### What is being asked
Please transcribe all of the entries exactly, leaving out any images.

[Extracted page text data]
********

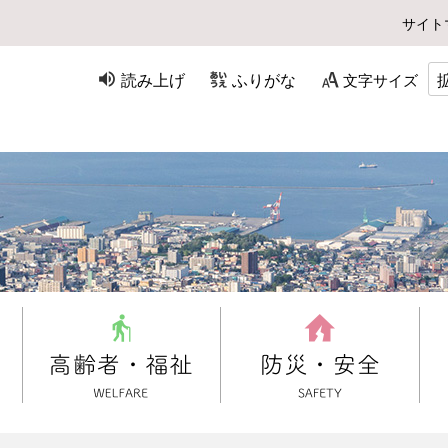
サイト
読み上げ
ふりがな
文字サイズ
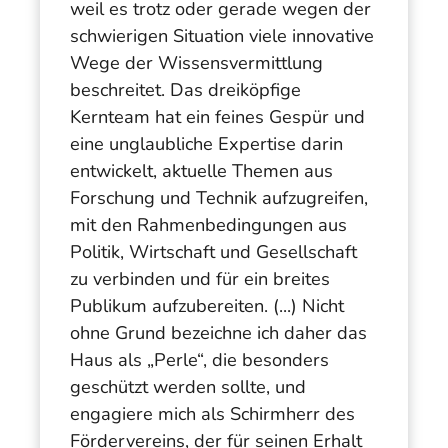
weil es trotz oder gerade wegen der
schwierigen Situation viele innovative
Wege der Wissensvermittlung
beschreitet. Das dreiköpfige
Kernteam hat ein feines Gespür und
eine unglaubliche Expertise darin
entwickelt, aktuelle Themen aus
Forschung und Technik aufzugreifen,
mit den Rahmenbedingungen aus
Politik, Wirtschaft und Gesellschaft
zu verbinden und für ein breites
Publikum aufzubereiten. (...) Nicht
ohne Grund bezeichne ich daher das
Haus als „Perle“, die besonders
geschützt werden sollte, und
engagiere mich als Schirmherr des
Fördervereins, der für seinen Erhalt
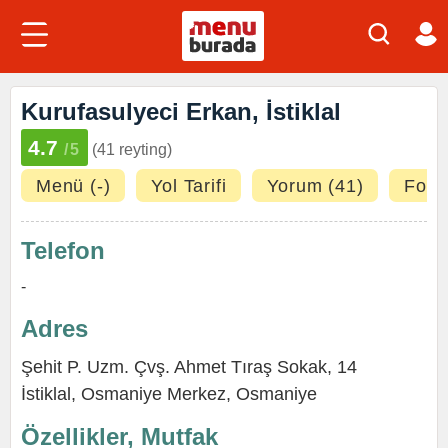
Kurufasulyeci Erkan, İstiklal
4.7
/5
(41 reyting)
Menü (-)
Yol Tarifi
Yorum (41)
Fotoğ
Telefon
-
Adres
Şehit P. Uzm. Çvş. Ahmet Tıraş Sokak, 14
İstiklal
,
Osmaniye Merkez
,
Osmaniye
Özellikler, Mutfak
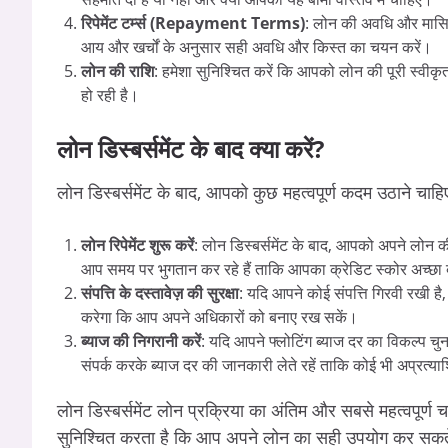
रिपेमेंट टर्म्स (Repayment Terms)
: लोन की अवधि और मासिक क
आय और खर्चों के अनुसार सही अवधि और किस्त का चयन करें।
लोन की राशि
: हमेशा सुनिश्चित करें कि आपको लोन की पूरी स्वीकृ
हो रही है।
लोन डिस्बर्समेंट के बाद क्या करें?
लोन डिस्बर्समेंट के बाद, आपको कुछ महत्वपूर्ण कदम उठाने चा
लोन रिपेमेंट शुरू करें
: लोन डिस्बर्समेंट के बाद, आपको अपने लोन 
आप समय पर भुगतान कर रहे हैं ताकि आपका क्रेडिट स्कोर अच्छ
संपत्ति के दस्तावेज़ की सुरक्षा
: यदि आपने कोई संपत्ति गिरवी रखी है,
करेगा कि आप अपने अधिकारों को बनाए रख सकें।
ब्याज की निगरानी करें
: यदि आपने फ्लोटिंग ब्याज दर का विकल्प चु
संपर्क करके ब्याज दर की जानकारी लेते रहें ताकि कोई भी अप्रत्य
लोन डिस्बर्समेंट लोन प्रक्रिया का अंतिम और सबसे महत्वपूर
सुनिश्चित करता है कि आप अपने लोन का सही उपयोग कर सकते ह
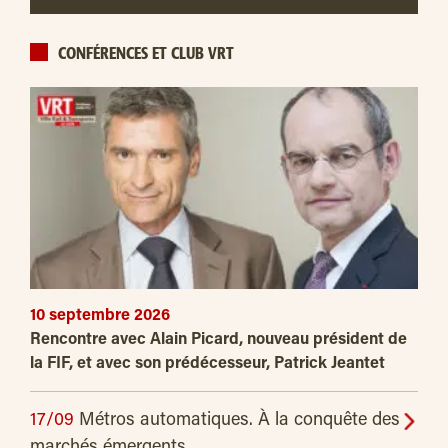
CONFÉRENCES ET CLUB VRT
10 septembre 2026
Rencontre avec Alain Picard, nouveau président de
la FIF, et avec son prédécesseur, Patrick Jeantet
17/09
Métros automatiques. À la conquête des
marchés émergents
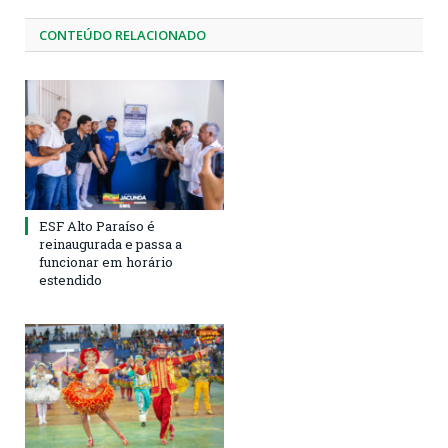
CONTEÚDO RELACIONADO
ESF Alto Paraíso é
reinaugurada e passa a
funcionar em horário
estendido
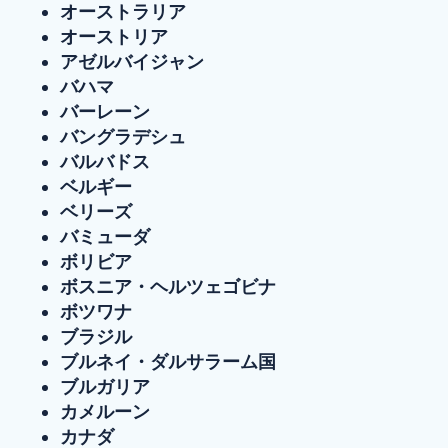
オーストラリア
オーストリア
アゼルバイジャン
バハマ
バーレーン
バングラデシュ
バルバドス
ベルギー
ベリーズ
バミューダ
ボリビア
ボスニア・ヘルツェゴビナ
ボツワナ
ブラジル
ブルネイ・ダルサラーム国
ブルガリア
カメルーン
カナダ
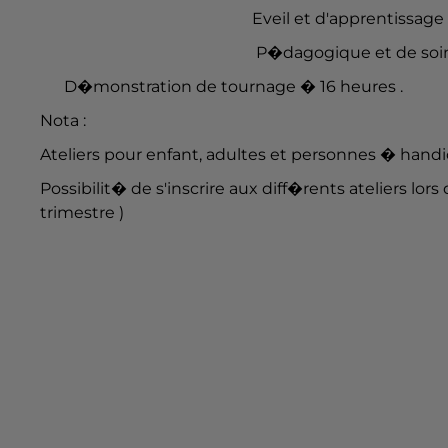
Eveil et d'apprentissage ( poterie,
P�dagogique et de soin � la person
D�monstration de tournage � 16 heures .
Nota :
Ateliers pour enfant, adultes et personnes � hand
Possibilit� de s'inscrire aux diff�rents ateliers
trimestre )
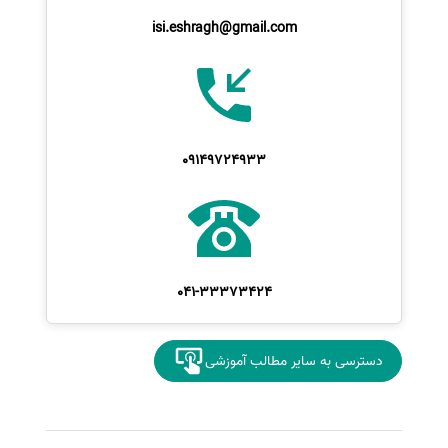
isi.eshragh@gmail.com
09149724933
041-33373424
دسترسی به سایر مطالب آموزشی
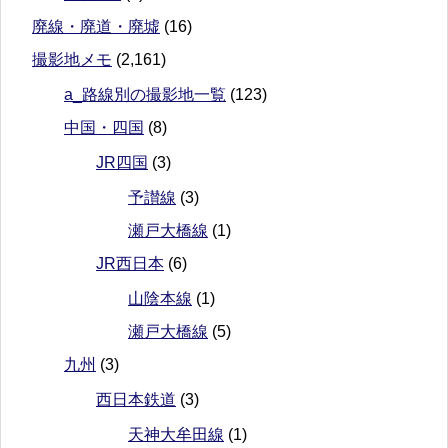
廃線・廃道・廃墟
(16)
撮影地メモ
(2,161)
a_路線別の撮影地一覧
(123)
中国・四国
(8)
JR四国
(3)
予讃線
(3)
瀬戸大橋線
(1)
JR西日本
(6)
山陰本線
(1)
瀬戸大橋線
(5)
九州
(3)
西日本鉄道
(3)
天神大牟田線
(1)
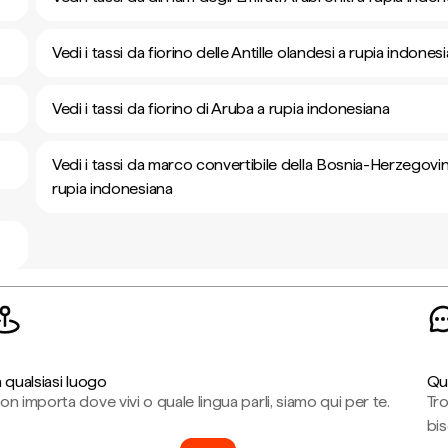
Vedi i tassi da fiorino delle Antille olandesi a rupia indones
Vedi i tassi da fiorino di Aruba a rupia indonesiana
Vedi i tassi da marco convertibile della Bosnia-Herzegovi
rupia indonesiana
n qualsiasi luogo
Qu
on importa dove vivi o quale lingua parli, siamo qui per te.
Tr
bi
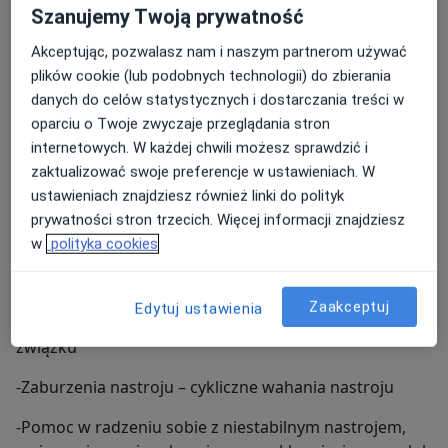
Szanujemy Twoją prywatność
-Wsparcie psychologiczne dla rodziców Porady i
Akceptując, pozwalasz nam i naszym partnerom używać
terapia wspierająca rodziców w wychowywaniu dzieci,
plików cookie (lub podobnych technologii) do zbierania
zarządzaniu problemami wychowawczymi,
danych do celów statystycznych i dostarczania treści w
rozwiązywaniu konfliktów rodzinnych
oparciu o Twoje zwyczaje przeglądania stron
-Pomoc w osiąganiu celów osobistych
internetowych. W każdej chwili możesz sprawdzić i
zaktualizować swoje preferencje w ustawieniach. W
-Wspieranie w rozwoju osobistym, zarządzaniu
ustawieniach znajdziesz również linki do polityk
czasem, wyznaczaniu i realizowaniu celów życiowych,
prywatności stron trzecich. Więcej informacji znajdziesz
poprawie motywacji i organizacji
w
polityka cookies
-Terapia par i małżeńska Pomoc parom w
pokonywaniu trudności, poprawie komunikacji,
Zaakceptuj
Edytuj ustawienia
rozwiązywaniu konfliktów oraz wzmacnianiu więzi w
związku
-Zaburzenia nastroju – cykliczne wahania nastroju
-Pomoc w radzeniu sobie z niestabilnym nastrojem,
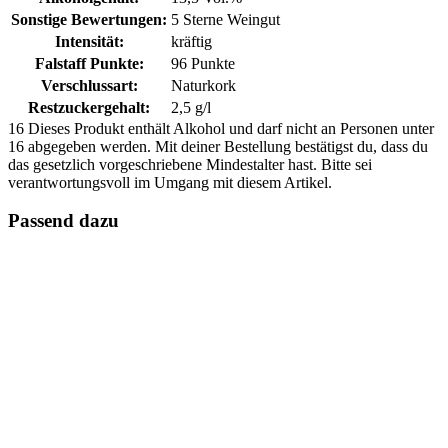
Sonstige Bewertungen:
5 Sterne Weingut
Intensität:
kräftig
Falstaff Punkte:
96 Punkte
Verschlussart:
Naturkork
Restzuckergehalt:
2,5 g/l
16
Dieses Produkt enthält Alkohol und darf nicht an Personen unter
16 abgegeben werden. Mit deiner Bestellung bestätigst du, dass du
das gesetzlich vorgeschriebene Mindestalter hast. Bitte sei
verantwortungsvoll im Umgang mit diesem Artikel.
Passend dazu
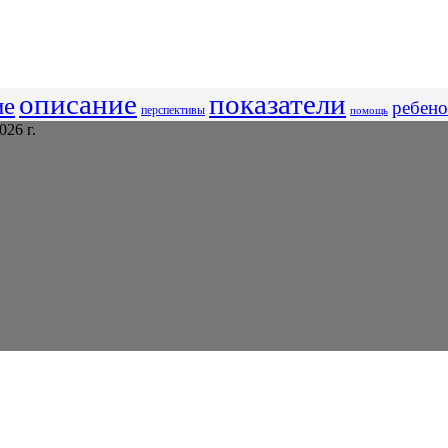
описание
показатели
ие
ребено
перспективы
помощь
26 г.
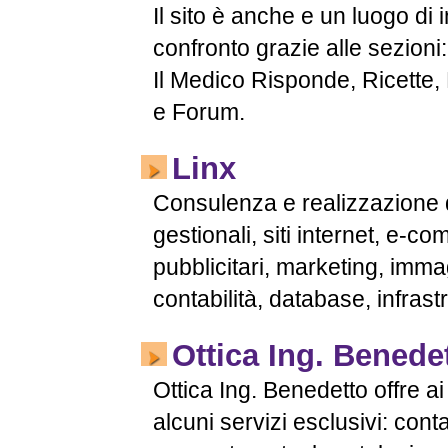
Il sito è anche e un luogo di 
confronto grazie alle sezioni
Il Medico Risponde, Ricette, 
e Forum.
Linx
Consulenza e realizzazione d
gestionali, siti internet, e-c
pubblicitari, marketing, immag
contabilità, database, infras
Ottica Ing. Benede
Ottica Ing. Benedetto offre ai 
alcuni servizi esclusivi: cont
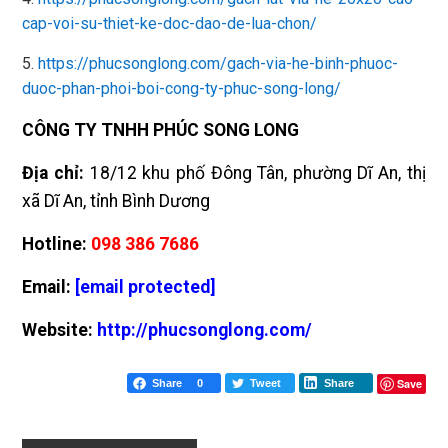
cap-voi-su-thiet-ke-doc-dao-de-lua-chon/
5.
https://phucsonglong.com/gach-via-he-binh-phuoc-
duoc-phan-phoi-boi-cong-ty-phuc-song-long/
CÔNG TY TNHH PHÚC SONG LONG
Địa chỉ:
18/12 khu phố Đông Tân, phường Dĩ An, thị
xã Dĩ An, tỉnh Bình Dương
Hotline:
098 386 7686
Email:
[email protected]
Website:
http://phucsonglong.com/
Save
Share
0
Tweet
Share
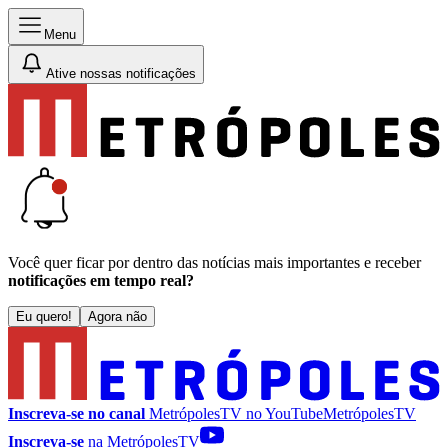
Menu
Ative nossas notificações
Você quer ficar por dentro das notícias mais importantes e receber
notificações em tempo real?
Eu quero!
Agora não
Inscreva-se no canal
MetrópolesTV no
YouTube
MetrópolesTV
Inscreva-se
na MetrópolesTV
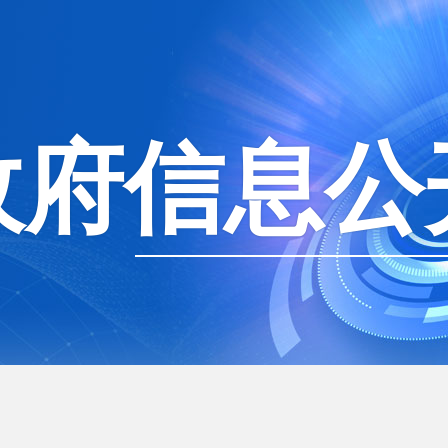
政府信息公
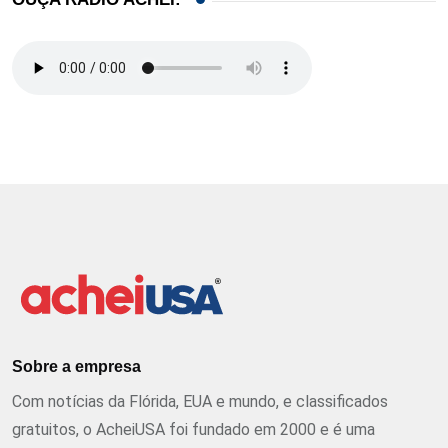
Sobre a empresa
Com notícias da Flórida, EUA e mundo, e classificados
gratuitos, o AcheiUSA foi fundado em 2000 e é uma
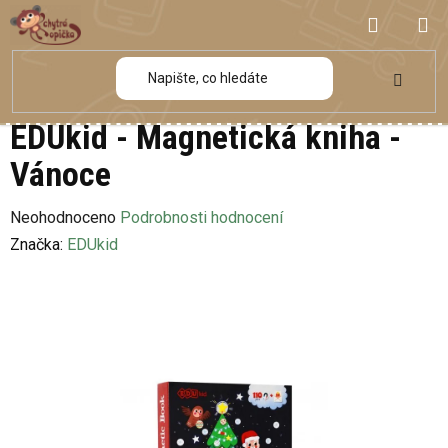
Přejít
NÁKUP
na
obsah
KOŠÍK
EDUkid - Magnetická kniha -
Vánoce
Průměrné
Neohodnoceno
Podrobnosti hodnocení
hodnocení
Značka:
EDUkid
produktu
je
0,0
z
5
hvězdiček.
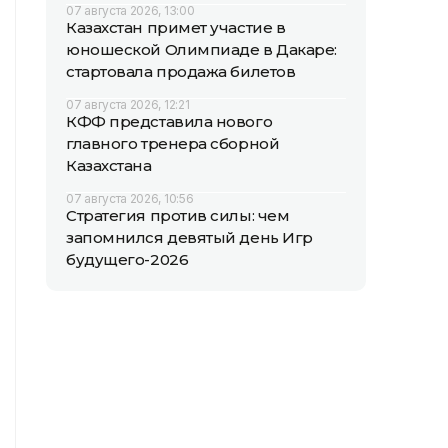
07 августа 2026, 13:00
Казахстан примет участие в
юношеской Олимпиаде в Дакаре:
стартовала продажа билетов
07 августа 2026, 12:21
КФФ представила нового
главного тренера сборной
Казахстана
07 августа 2026, 10:56
Стратегия против силы: чем
запомнился девятый день Игр
будущего-2026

********

### Answer to this exercise
サイト
読み上げ
ふりがな
文字サイズ
weil es trotz oder gerade wegen der
schwierigen Situation viele innovative
Wege der Wissensvermittlung
beschreitet. Das dreiköpfige
Kernteam hat ein feines Gespür und
eine unglaubliche Expertise darin
entwickelt, aktuelle Themen aus
Forschung und Technik aufzugreifen,
mit den Rahmenbedingungen aus
Politik, Wirtschaft und Gesellschaft
zu verbinden und für ein breites
Publikum aufzubereiten. (...) Nicht
ohne Grund bezeichne ich daher das
Haus als „Perle“, die besonders
geschützt werden sollte, und
engagiere mich als Schirmherr des
Fördervereins, der für seinen Erhalt
Kurufasulyeci Erkan, İstiklal
4.7
/5
(41 reyting)
Menü (-)
Yol Tarifi
Yorum (41)
Fotoğ
Telefon
-
Adres
Şehit P. Uzm. Çvş. Ahmet Tıraş Sokak, 14
İstiklal
,
Osmaniye Merkez
,
Osmaniye
Özellikler, Mutfak
रिपेमेंट टर्म्स (Repayment Terms)
: लोन की अवधि और मासिक क
आय और खर्चों के अनुसार सही अवधि और किस्त का चयन करें।
लोन की राशि
: हमेशा सुनिश्चित करें कि आपको लोन की पूरी स्वीकृ
हो रही है।
लोन डिस्बर्समेंट के बाद क्या करें?
लोन डिस्बर्समेंट के बाद, आपको कुछ महत्वपूर्ण कदम उठाने चा
लोन रिपेमेंट शुरू करें
: लोन डिस्बर्समेंट के बाद, आपको अपने लोन 
आप समय पर भुगतान कर रहे हैं ताकि आपका क्रेडिट स्कोर अच्छ
संपत्ति के दस्तावेज़ की सुरक्षा
: यदि आपने कोई संपत्ति गिरवी रखी है,
करेगा कि आप अपने अधिकारों को बनाए रख सकें।
ब्याज की निगरानी करें
: यदि आपने फ्लोटिंग ब्याज दर का विकल्प चु
संपर्क करके ब्याज दर की जानकारी लेते रहें ताकि कोई भी अप्रत्य
लोन डिस्बर्समेंट लोन प्रक्रिया का अंतिम और सबसे महत्वपूर
सुनिश्चित करता है कि आप अपने लोन का सही उपयोग कर सकते ह
CONFÉRENCES ET CLUB VRT
10 septembre 2026
Rencontre avec Alain Picard, nouveau président de
la FIF, et avec son prédécesseur, Patrick Jeantet
17/09
Métros automatiques. À la conquête des
marchés émergents
CONTEÚDO RELACIONADO
ESF Alto Paraíso é
reinaugurada e passa a
funcionar em horário
estendido
オーストラリア
オーストリア
アゼルバイジャン
バハマ
バーレーン
バングラデシュ
バルバドス
ベルギー
ベリーズ
バミューダ
ボリビア
ボスニア・ヘルツェゴビナ
ボツワナ
ブラジル
ブルネイ・ダルサラーム国
ブルガリア
カメルーン
カナダ
Eveil et d'apprentissage ( poterie,
P�dagogique et de soin � la person
D�monstration de tournage � 16 heures .
Nota :
Ateliers pour enfant, adultes et personnes � hand
Possibilit� de s'inscrire aux diff�rents ateliers
trimestre )
isi.eshragh@gmail.com
09149724933
041-33373424
دسترسی به سایر مطالب آموزشی
廃線・廃道・廃墟
(16)
撮影地メモ
(2,161)
a_路線別の撮影地一覧
(123)
中国・四国
(8)
JR四国
(3)
予讃線
(3)
瀬戸大橋線
(1)
JR西日本
(6)
山陰本線
(1)
瀬戸大橋線
(5)
九州
(3)
西日本鉄道
(3)
天神大牟田線
(1)
Vedi i tassi da fiorino delle Antille olandesi a rupia indones
Vedi i tassi da fiorino di Aruba a rupia indonesiana
Vedi i tassi da marco convertibile della Bosnia-Herzegovi
rupia indonesiana
n qualsiasi luogo
Qu
on importa dove vivi o quale lingua parli, siamo qui per te.
Tr
bi
Szanujemy Twoją prywatność
-Wsparcie psychologiczne dla rodziców Porady i
Akceptując, pozwalasz nam i naszym partnerom używać
terapia wspierająca rodziców w wychowywaniu dzieci,
plików cookie (lub podobnych technologii) do zbierania
zarządzaniu problemami wychowawczymi,
danych do celów statystycznych i dostarczania treści w
rozwiązywaniu konfliktów rodzinnych
oparciu o Twoje zwyczaje przeglądania stron
-Pomoc w osiąganiu celów osobistych
internetowych. W każdej chwili możesz sprawdzić i
zaktualizować swoje preferencje w ustawieniach. W
-Wspieranie w rozwoju osobistym, zarządzaniu
ustawieniach znajdziesz również linki do polityk
czasem, wyznaczaniu i realizowaniu celów życiowych,
prywatności stron trzecich. Więcej informacji znajdziesz
poprawie motywacji i organizacji
w
polityka cookies
-Terapia par i małżeńska Pomoc parom w
pokonywaniu trudności, poprawie komunikacji,
Zaakceptuj
Edytuj ustawienia
rozwiązywaniu konfliktów oraz wzmacnianiu więzi w
związku
-Zaburzenia nastroju – cykliczne wahania nastroju
-Pomoc w radzeniu sobie z niestabilnym nastrojem,
Sonstige Bewertungen:
5 Sterne Weingut
Intensität:
kräftig
Falstaff Punkte:
96 Punkte
Verschlussart:
Naturkork
Restzuckergehalt:
2,5 g/l
16
Dieses Produkt enthält Alkohol und darf nicht an Personen unter
16 abgegeben werden. Mit deiner Bestellung bestätigst du, dass du
das gesetzlich vorgeschriebene Mindestalter hast. Bitte sei
verantwortungsvoll im Umgang mit diesem Artikel.
Passend dazu
описание
показатели
ие
ребено
перспективы
помощь
26 г.
Il sito è anche e un luogo di 
confronto grazie alle sezioni
Il Medico Risponde, Ricette, 
e Forum.
Linx
Consulenza e realizzazione d
gestionali, siti internet, e-c
pubblicitari, marketing, immag
contabilità, database, infras
Ottica Ing. Benede
Ottica Ing. Benedetto offre ai 
alcuni servizi esclusivi: cont
cap-voi-su-thiet-ke-doc-dao-de-lua-chon/
5.
https://phucsonglong.com/gach-via-he-binh-phuoc-
duoc-phan-phoi-boi-cong-ty-phuc-song-long/
CÔNG TY TNHH PHÚC SONG LONG
Địa chỉ:
18/12 khu phố Đông Tân, phường Dĩ An, thị
xã Dĩ An, tỉnh Bình Dương
Hotline:
098 386 7686
Email:
[email protected]
Website:
http://phucsonglong.com/
Save
Share
0
Tweet
Share
Menu
Ative nossas notificações
Você quer ficar por dentro das notícias mais importantes e receber
notificações em tempo real?
Eu quero!
Agora não
Inscreva-se no canal
MetrópolesTV no
YouTube
MetrópolesTV
Inscreva-se
na MetrópolesTV
政府信息公
Sobre a empresa
Com notícias da Flórida, EUA e mundo, e classificados
gratuitos, o AcheiUSA foi fundado em 2000 e é uma
Přejít
NÁKUP
na
obsah
KOŠÍK
EDUkid - Magnetická kniha -
Vánoce
Průměrné
Neohodnoceno
Podrobnosti hodnocení
hodnocení
Značka:
EDUkid
produktu
je
0,0
z
5
hvězdiček.
07 августа 2026, 13:00
Казахстан примет участие в
юношеской Олимпиаде в Дакаре:
стартовала продажа билетов
07 августа 2026, 12:21
КФФ представила нового
главного тренера сборной
Казахстана
07 августа 2026, 10:56
Стратегия против силы: чем
запомнился девятый день Игр
будущего-2026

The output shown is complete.